-- RECORD SET follows --

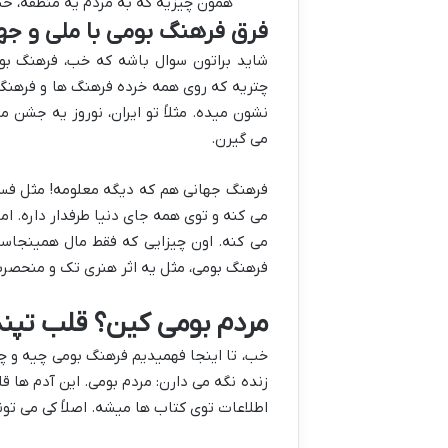
همون چیزیه که به مردم یه منطقه، حس 
فرق فرهنگ بومی با ملی و جه
شاید براتون سوال باشه که خب، فرهنگ بوم
چتریه که روی همه خرده فرهنگ ها و فرهنگ
نشون میده. مثلاً تو ایران، نوروز یه جشن 
می گیرن.
فرهنگ جهانی هم که دیگه معلومه! مثل فست
می کنه و توی همه جای دنیا طرفدار داره. ام
می کنه. اون چیزایی که فقط مال همینجاست
فرهنگ بومی، مثل یه اثر هنری تک و منحصربه
مردم بومی کین؟ قلب تپند
خب، تا اینجا فهمیدیم فرهنگ بومی چیه و چه 
زنده نگه می دارن: مردم بومی. این آدم ها
اطلاعات توی کتاب ها میشه. اصلاً کی می تو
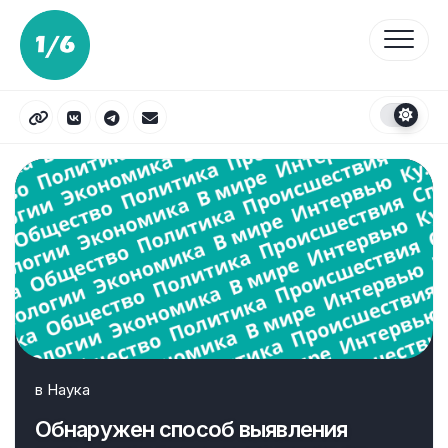
Перейти
к
содержанию
в
Наука
Обнаружен способ выявления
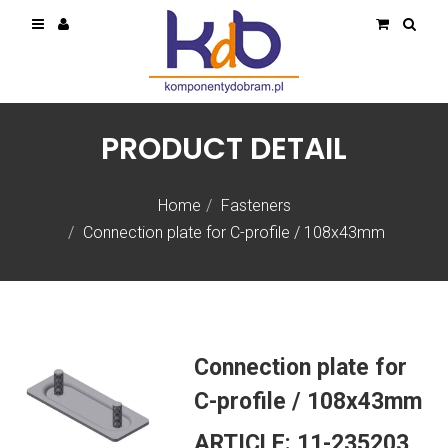
PRODUCT DETAIL
Home
Fasteners
Connection plate for C-profile / 108x43mm
Connection plate for
C-profile / 108x43mm
ARTICLE:
11-235203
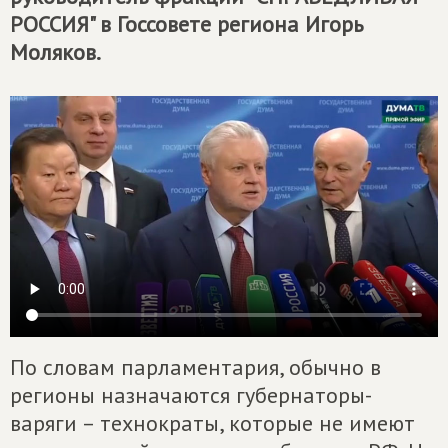
РОССИЯ" в Госсовете региона Игорь
Моляков.
По словам парламентария, обычно в
регионы назначаются губернаторы-
варяги – технократы, которые не имеют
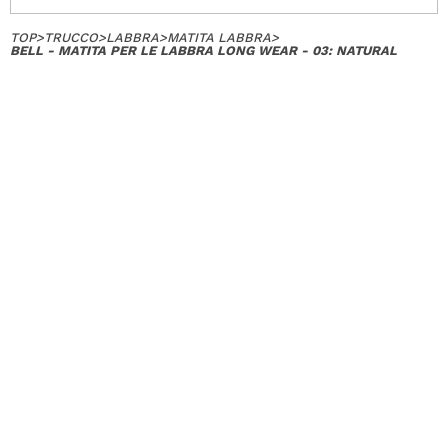
TOP
>
TRUCCO
>
LABBRA
>
MATITA LABBRA
>
BELL - MATITA PER LE LABBRA LONG WEAR - 03: NATURAL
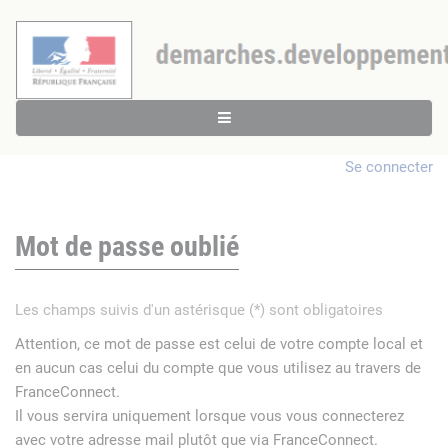
Se connecter
Mot de passe oublié
Les champs suivis d'un astérisque (*) sont obligatoires
Attention, ce mot de passe est celui de votre compte local et
en aucun cas celui du compte que vous utilisez au travers de
FranceConnect.
Il vous servira uniquement lorsque vous vous connecterez
avec votre adresse mail plutôt que via FranceConnect.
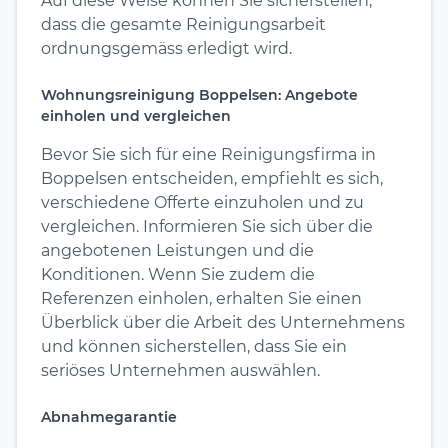
Auf diese Weise können Sie sicherstellen,
dass die gesamte Reinigungsarbeit
ordnungsgemäss erledigt wird.
Wohnungsreinigung Boppelsen: Angebote
einholen und vergleichen
Bevor Sie sich für eine Reinigungsfirma in
Boppelsen entscheiden, empfiehlt es sich,
verschiedene Offerte einzuholen und zu
vergleichen. Informieren Sie sich über die
angebotenen Leistungen und die
Konditionen. Wenn Sie zudem die
Referenzen einholen, erhalten Sie einen
Überblick über die Arbeit des Unternehmens
und können sicherstellen, dass Sie ein
seriöses Unternehmen auswählen.
Abnahmegarantie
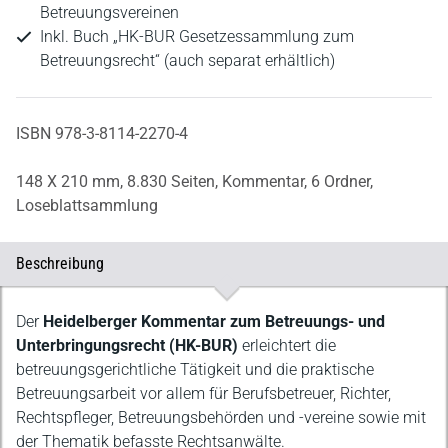
Betreuungsvereinen
Inkl. Buch „HK-BUR Gesetzessammlung zum
Betreuungsrecht“ (auch separat erhältlich)
ISBN 978-3-8114-2270-4
148 X 210 mm,
8.830 Seiten,
Kommentar,
6 Ordner,
Loseblattsammlung
Beschreibung
Beschreibung
Der
Heidelberger Kommentar zum Betreuungs- und
Unterbringungsrecht (HK-BUR)
erleichtert die
betreuungsgerichtliche Tätigkeit und die praktische
Betreuungsarbeit vor allem für Berufsbetreuer, Richter,
Rechtspfleger, Betreuungsbehörden und -vereine sowie mit
der Thematik befasste Rechtsanwälte.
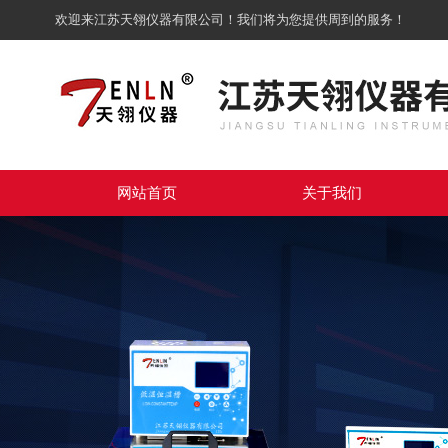
欢迎来江苏天翎仪器有限公司！我们将为您提供周到的服务！
网站首页
关于我们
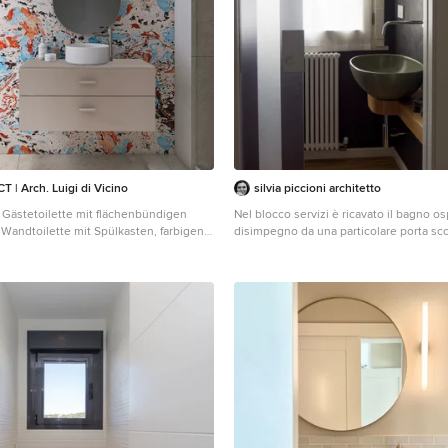
| Arch. Luigi di Vicino
silvia piccioni architetto
Gästetoilette mit flächenbündigen
Nel blocco servizi è ricavato il bagno os
 Wandtoilette mit Spülkasten, farbigen
disimpegno da una particolare porta sco
 Wänden, Porzellan-Bodenfliesen,
a righe verticali. Le pareti sono in smalt
ecken, grauem Boden und
sanitari in verde oliva e stampe fotograf
aschtisch in Neapel
nero alle pareti.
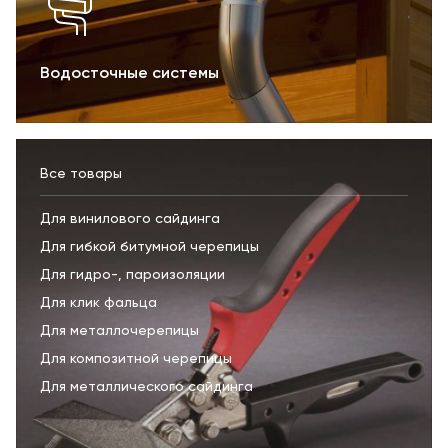
Водосточные системы
Все товары
Для винилового сайдинга
Для гибкой битумной черепицы
Для гидро-, пароизоляции
Для клик фальца
Для металлочерепицы
Для композитной черепицы
Для металлического сайдинга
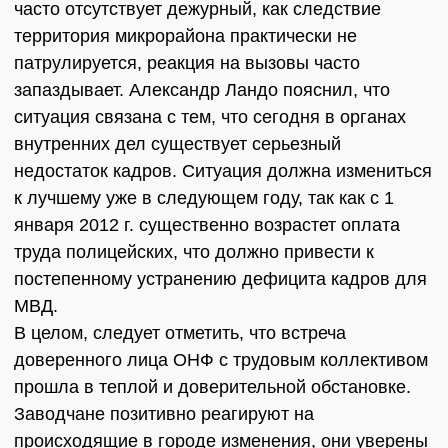
часто отсутствует дежурный, как следствие
территория микрорайона практически не
патрулируется, реакция на вызовы часто
запаздывает. Александр Ландо пояснил, что
ситуация связана с тем, что сегодня в органах
внутренних дел существует серьезный
недостаток кадров. Ситуация должна измениться
к лучшему уже в следующем году, так как с 1
января 2012 г. существенно возрастет оплата
труда полицейских, что должно привести к
постепенному устранению дефицита кадров для
МВД.
В целом, следует отметить, что встреча
доверенного лица ОНФ с трудовым коллективом
прошла в теплой и доверительной обстановке.
Заводчане позитивно реагируют на
происходящие в городе изменения, они уверены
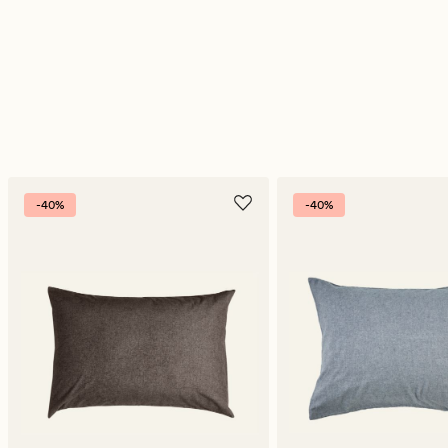
-40%
-40%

-- RECORD SET concluded --

TASK OBJECTIVE:
Check the listing above for lines containing the string "über", and copy each one.

EXERCISE RESPONSE:
vergleichen. Informieren Sie sich über die
Überblick über die Arbeit des Unternehmens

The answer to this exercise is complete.